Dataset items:
· · · ·
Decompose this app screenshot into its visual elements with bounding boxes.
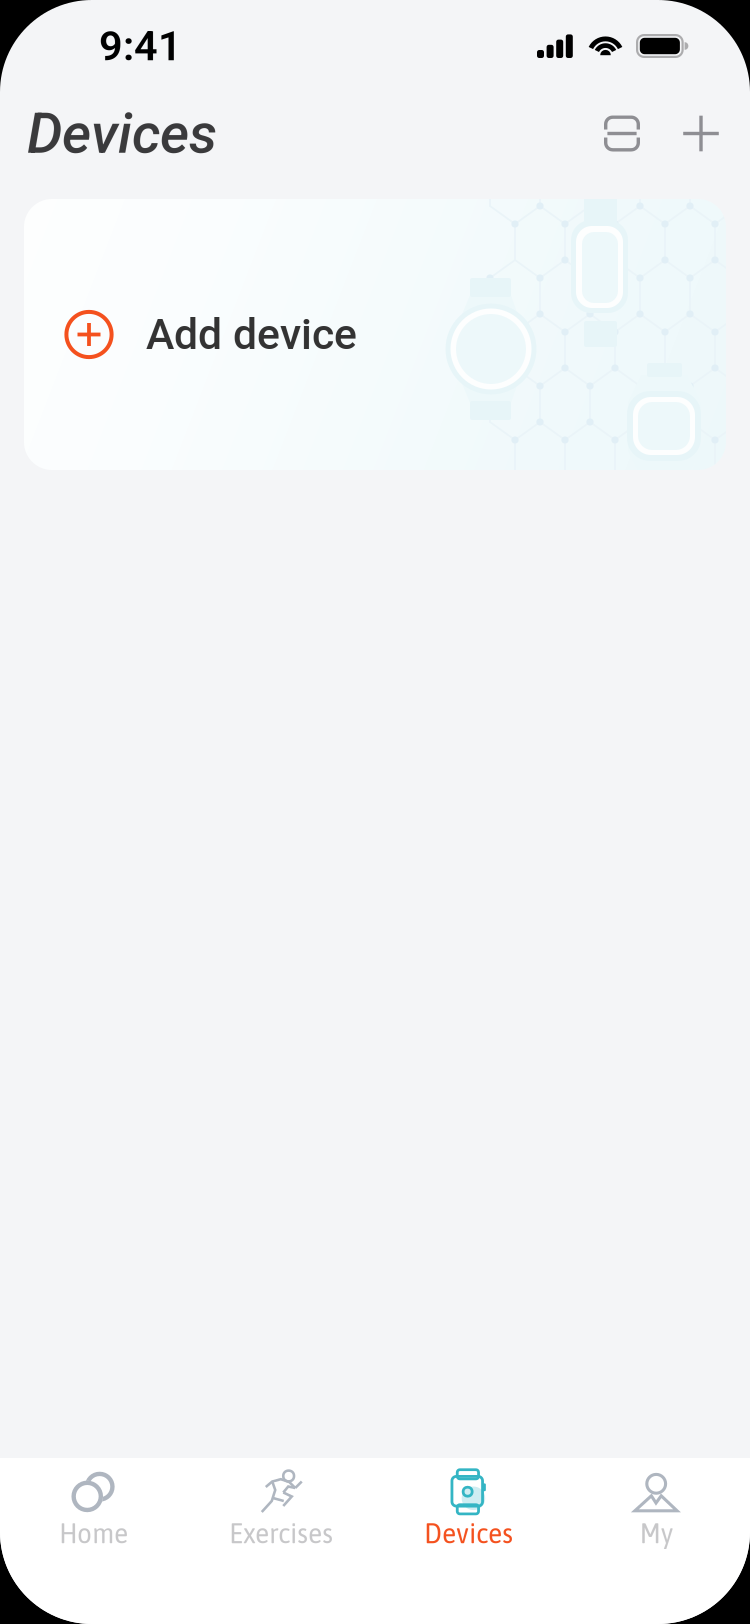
staticText: Devices	[27, 101, 217, 166]
button[interactable]: Devices	[375, 1458, 562, 1624]
staticText: 9:41	[99, 22, 182, 70]
staticText: Home	[59, 1517, 128, 1549]
staticText: My	[640, 1517, 673, 1549]
staticText: Add device	[146, 310, 357, 360]
staticText: Devices	[424, 1517, 513, 1549]
button[interactable]: Home	[0, 1458, 188, 1624]
button[interactable]: Exercises	[188, 1458, 375, 1624]
button[interactable]: My	[562, 1458, 750, 1624]
staticText: Exercises	[229, 1517, 333, 1549]
button[interactable]: Layout	[604, 116, 640, 152]
button[interactable]: Add device	[682, 114, 720, 152]
button[interactable]: Add device	[24, 199, 726, 470]
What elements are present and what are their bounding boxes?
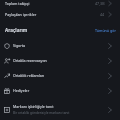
· · · ·
* [WORK REQUEST]: Pictures in the records above are to be left out of an otherwise exact copy.

* [SOLUTION TO THE EXERCISE]:
Decompose this app screenshot into its visual elements with bounding boxes.
staticText: Devices	[27, 101, 217, 166]
button[interactable]: Devices	[375, 1458, 562, 1624]
staticText: 9:41	[99, 22, 182, 70]
staticText: Home	[59, 1517, 128, 1549]
staticText: My	[640, 1517, 673, 1549]
staticText: Add device	[146, 310, 357, 360]
staticText: Devices	[424, 1517, 513, 1549]
button[interactable]: Home	[0, 1458, 188, 1624]
button[interactable]: Exercises	[188, 1458, 375, 1624]
button[interactable]: My	[562, 1458, 750, 1624]
staticText: Exercises	[229, 1517, 333, 1549]
button[interactable]: Layout	[604, 116, 640, 152]
button[interactable]: Add device	[682, 114, 720, 152]
button[interactable]: Add device	[24, 199, 726, 470]
What elements are present and what are their bounding boxes?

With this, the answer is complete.